**TASK OBJECTIVE**. Transcribe the listing in full, word for word; pictures do not belong in the copy.

(SUPPLIED MATERIAL)

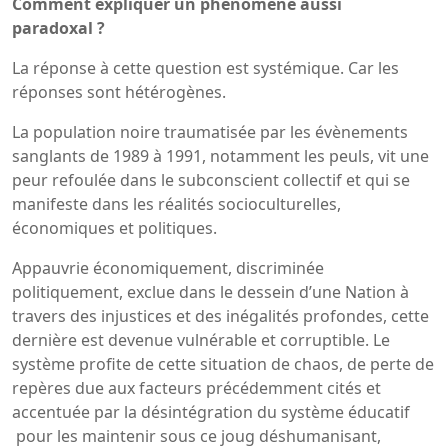
Comment expliquer un phénomène aussi
paradoxal ?
La réponse à cette question est systémique. Car les
réponses sont hétérogènes.
La population noire traumatisée par les évènements
sanglants de 1989 à 1991, notamment les peuls, vit une
peur refoulée dans le subconscient collectif et qui se
manifeste dans les réalités socioculturelles,
économiques et politiques.
Appauvrie économiquement, discriminée
politiquement, exclue dans le dessein d’une Nation à
travers des injustices et des inégalités profondes, cette
dernière est devenue vulnérable et corruptible. Le
système profite de cette situation de chaos, de perte de
repères due aux facteurs précédemment cités et
accentuée par la désintégration du système éducatif
pour les maintenir sous ce joug déshumanisant,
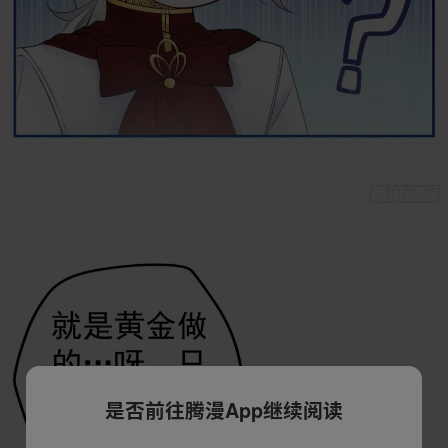
是否前往腾漫App继续阅读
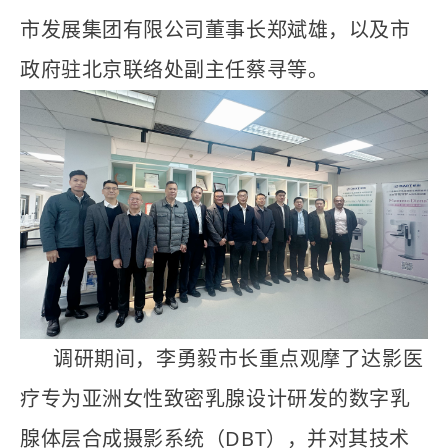
市发展集团有限公司董事长郑斌雄，以及市
政府驻北京联络处副主任蔡寻等。
调研期间，李勇毅市长重点观摩了达影医
疗专为亚洲女性致密乳腺设计研发的数字乳
腺体层合成摄影系统（DBT），并对其技术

(End SUPPLIED MATERIAL)

**ANSWER**.
Comment expliquer un phénomène aussi
paradoxal ?
La réponse à cette question est systémique. Car les
réponses sont hétérogènes.
La population noire traumatisée par les évènements
sanglants de 1989 à 1991, notamment les peuls, vit une
peur refoulée dans le subconscient collectif et qui se
manifeste dans les réalités socioculturelles,
économiques et politiques.
Appauvrie économiquement, discriminée
politiquement, exclue dans le dessein d’une Nation à
travers des injustices et des inégalités profondes, cette
dernière est devenue vulnérable et corruptible. Le
système profite de cette situation de chaos, de perte de
repères due aux facteurs précédemment cités et
accentuée par la désintégration du système éducatif
pour les maintenir sous ce joug déshumanisant,
是否前往腾漫App继续阅读
市发展集团有限公司董事长郑斌雄，以及市
政府驻北京联络处副主任蔡寻等。
调研期间，李勇毅市长重点观摩了达影医
疗专为亚洲女性致密乳腺设计研发的数字乳
腺体层合成摄影系统（DBT），并对其技术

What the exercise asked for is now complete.